Tyler struggles but the thing’s grip is strong. Something splinters in him and his cries reach a new pitch. He’s on his stomach now, hands wrapped around the pale wrists as he thrashes and kicks. Jess watches dumbly as the thing without eyes – or nose, or mouth – retreats further into the dark. Now that her wide hips have vanished, a little light slips past and Jess sees a row of sharp gleams in the shadows underneath the house. In an instant, she understands that the woman is not the monster. 

The woman is the bait.

Another crunch and Tyler goes quiet. Though his legs still kick half-heartedly, the fight is over and with a brutal, shocking speed, the faceless thing drags him through the hole by his head. Tyler’s shoulders catch and so it twists him, hands grasping clumsily at his back and arms, and manages to force him through at an angle. In another minute, Jess is alone.

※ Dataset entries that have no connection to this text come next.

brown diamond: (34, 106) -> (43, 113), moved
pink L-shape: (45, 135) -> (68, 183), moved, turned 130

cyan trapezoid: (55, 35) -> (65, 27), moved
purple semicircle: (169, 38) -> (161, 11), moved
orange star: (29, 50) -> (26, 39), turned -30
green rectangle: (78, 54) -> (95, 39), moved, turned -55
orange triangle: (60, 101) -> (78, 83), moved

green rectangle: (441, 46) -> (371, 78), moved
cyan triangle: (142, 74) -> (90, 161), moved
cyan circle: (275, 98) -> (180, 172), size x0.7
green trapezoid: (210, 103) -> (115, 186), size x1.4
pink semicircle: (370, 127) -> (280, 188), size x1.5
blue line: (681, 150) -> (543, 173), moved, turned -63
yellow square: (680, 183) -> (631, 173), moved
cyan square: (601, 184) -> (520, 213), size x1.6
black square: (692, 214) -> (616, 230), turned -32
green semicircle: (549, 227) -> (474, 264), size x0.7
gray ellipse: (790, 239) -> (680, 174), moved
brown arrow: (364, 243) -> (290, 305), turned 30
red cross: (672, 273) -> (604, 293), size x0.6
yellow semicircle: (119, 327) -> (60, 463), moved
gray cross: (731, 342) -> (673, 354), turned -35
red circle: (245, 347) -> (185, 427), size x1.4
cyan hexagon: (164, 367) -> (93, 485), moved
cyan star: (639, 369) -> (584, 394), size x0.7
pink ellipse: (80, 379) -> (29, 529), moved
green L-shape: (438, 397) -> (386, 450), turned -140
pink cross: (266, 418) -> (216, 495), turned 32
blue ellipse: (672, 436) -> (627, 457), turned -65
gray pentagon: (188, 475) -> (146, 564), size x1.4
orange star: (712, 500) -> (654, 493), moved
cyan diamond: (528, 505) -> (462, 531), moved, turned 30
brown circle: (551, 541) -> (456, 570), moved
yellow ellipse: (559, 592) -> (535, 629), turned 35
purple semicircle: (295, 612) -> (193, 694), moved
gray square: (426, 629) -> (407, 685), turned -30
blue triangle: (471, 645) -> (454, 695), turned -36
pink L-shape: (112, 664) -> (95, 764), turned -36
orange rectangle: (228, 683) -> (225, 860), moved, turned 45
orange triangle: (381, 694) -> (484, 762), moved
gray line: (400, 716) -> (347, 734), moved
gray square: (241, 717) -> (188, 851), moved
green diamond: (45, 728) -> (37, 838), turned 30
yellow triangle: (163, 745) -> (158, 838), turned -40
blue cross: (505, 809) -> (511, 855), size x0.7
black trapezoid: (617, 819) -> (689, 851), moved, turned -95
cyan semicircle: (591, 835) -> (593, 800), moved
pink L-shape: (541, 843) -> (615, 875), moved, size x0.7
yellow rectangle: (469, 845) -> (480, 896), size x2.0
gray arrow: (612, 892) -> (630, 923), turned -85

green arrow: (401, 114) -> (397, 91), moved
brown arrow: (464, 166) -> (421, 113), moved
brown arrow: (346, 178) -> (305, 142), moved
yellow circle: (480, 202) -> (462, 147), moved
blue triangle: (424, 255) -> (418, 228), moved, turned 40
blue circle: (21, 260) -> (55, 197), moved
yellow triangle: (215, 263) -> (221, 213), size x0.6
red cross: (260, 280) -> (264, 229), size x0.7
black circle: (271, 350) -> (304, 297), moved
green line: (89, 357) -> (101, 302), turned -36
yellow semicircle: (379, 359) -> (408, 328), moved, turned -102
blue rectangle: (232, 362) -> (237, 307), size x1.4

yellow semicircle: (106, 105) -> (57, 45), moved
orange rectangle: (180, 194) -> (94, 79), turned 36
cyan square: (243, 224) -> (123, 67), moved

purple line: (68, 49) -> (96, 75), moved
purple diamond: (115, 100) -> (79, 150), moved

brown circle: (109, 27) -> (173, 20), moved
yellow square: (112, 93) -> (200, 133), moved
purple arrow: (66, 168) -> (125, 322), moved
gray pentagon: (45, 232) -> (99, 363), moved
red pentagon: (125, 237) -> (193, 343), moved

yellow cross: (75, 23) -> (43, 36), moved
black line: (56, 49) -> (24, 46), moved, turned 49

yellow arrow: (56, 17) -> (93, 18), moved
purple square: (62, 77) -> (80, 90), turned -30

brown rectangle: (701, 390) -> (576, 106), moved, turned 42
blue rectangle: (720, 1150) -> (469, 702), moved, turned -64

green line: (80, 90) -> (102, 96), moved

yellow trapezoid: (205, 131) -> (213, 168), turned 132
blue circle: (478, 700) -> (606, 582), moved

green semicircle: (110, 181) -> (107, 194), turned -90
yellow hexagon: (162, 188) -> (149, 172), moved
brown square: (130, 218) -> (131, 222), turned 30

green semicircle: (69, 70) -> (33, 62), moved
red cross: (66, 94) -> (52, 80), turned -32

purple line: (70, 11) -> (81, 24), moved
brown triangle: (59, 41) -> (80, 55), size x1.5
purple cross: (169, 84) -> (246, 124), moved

She holds her breath, her whole body full of that horrible scent. She is a bottle for it, a carrier in which it will ferment. She can’t move. 

There are sounds coming from the dark. She thinks of the zoo her sister loves. The big cats, feeding. 

She still hears it as a white figure slides back through the hole, scraping lightly against the linoleum floor and extending upwards like a girl-shaped periscope. The hands curl against pale, spotless thighs. Reddish-brown strands fall across a blank disk. Jess lets out her breath and the figure in the corner does the same, a weeping willow sigh. The cabinet is concealed once more, unless you look for it. And why would you, with such beauty up above?

Jess turns, her hands deep in Tyler’s jacket pockets. The lure stays where it is. She – the thing beneath the house – has what she wants.

Jess has to leave the door unlocked, as Tyler’s keys went with him underneath. That’s all right, she thinks. In fact, perhaps it is even polite. After all, everything exotic has a caretaker.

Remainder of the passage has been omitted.